Veteran Aussie cinematographer Don McAlpine effectively captures the arresting opening scene as Ali hijacks a tractor to race off to the airport. From that moment on the audience is taken on a roller-coaster ride that reveals Ali’s back story, weaving in and out of a calamitous series of events that raise issues about family, duty and love in multicultural Australia. There are some amusing moments; one in particular to watch out for is when Ali stuffs up the protocol of drinking tea with his prospective in-laws, which apparently denotes whether or not a man is ready for marriage. Overall though, the script by Sami and acclaimed screenwriter Andrew Knight disappoints. Despite the fact that it won an AWGIE for Best Original Screenplay, it is let down by the failure to properly explain Ali’s character - we learn what he doesn’t want in life but we never learn what he does want (apart from Dianne). This lack of exposition leaves him as a bit of an enigma, not something you want in a central character with whom the audience needs to identify.

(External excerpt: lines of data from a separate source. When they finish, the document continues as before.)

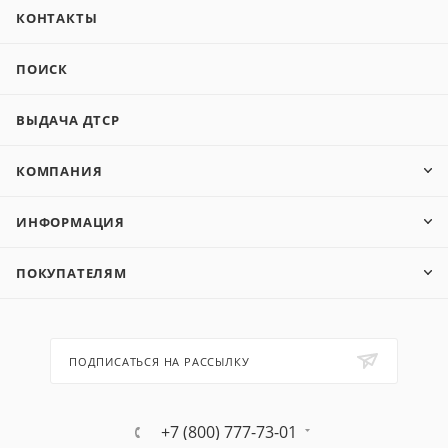
КОНТАКТЫ
ПОИСК
ВЫДАЧА ДТСР
КОМПАНИЯ
ИНФОРМАЦИЯ
ПОКУПАТЕЛЯМ
ПОДПИСАТЬСЯ НА РАССЫЛКУ
+7 (800) 777-73-01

Australian audiences are pretty au fait with so-called ‘ethnic’ comedies, particularly from TV series like Fat Pizza and Wog Boys, so Jeffrey Walker’s debut feature film is rather erroneously being marketed as Australia’s first multicultural rom-com. Whoever came up with that line obviously hasn’t seen Alex and Eve, Peter Andrikidis’s 2015 romance about a Greek Orthodox guy wooing a Lebanese Moslem gal. And the issue of cross-cultural romance has been covered before too, in films like The Combination, so Ali’s Wedding isn’t breaking any new ground here either. It does go one step further than similar films, however, by including hilarious scenes from Saddam The Musical (about Saddam Hussein), which was performed in Sheikh Mahdi’s suburban mosque - and, according to Sami, really happened. Now what could be more diverse, and uniquely Australian, than that?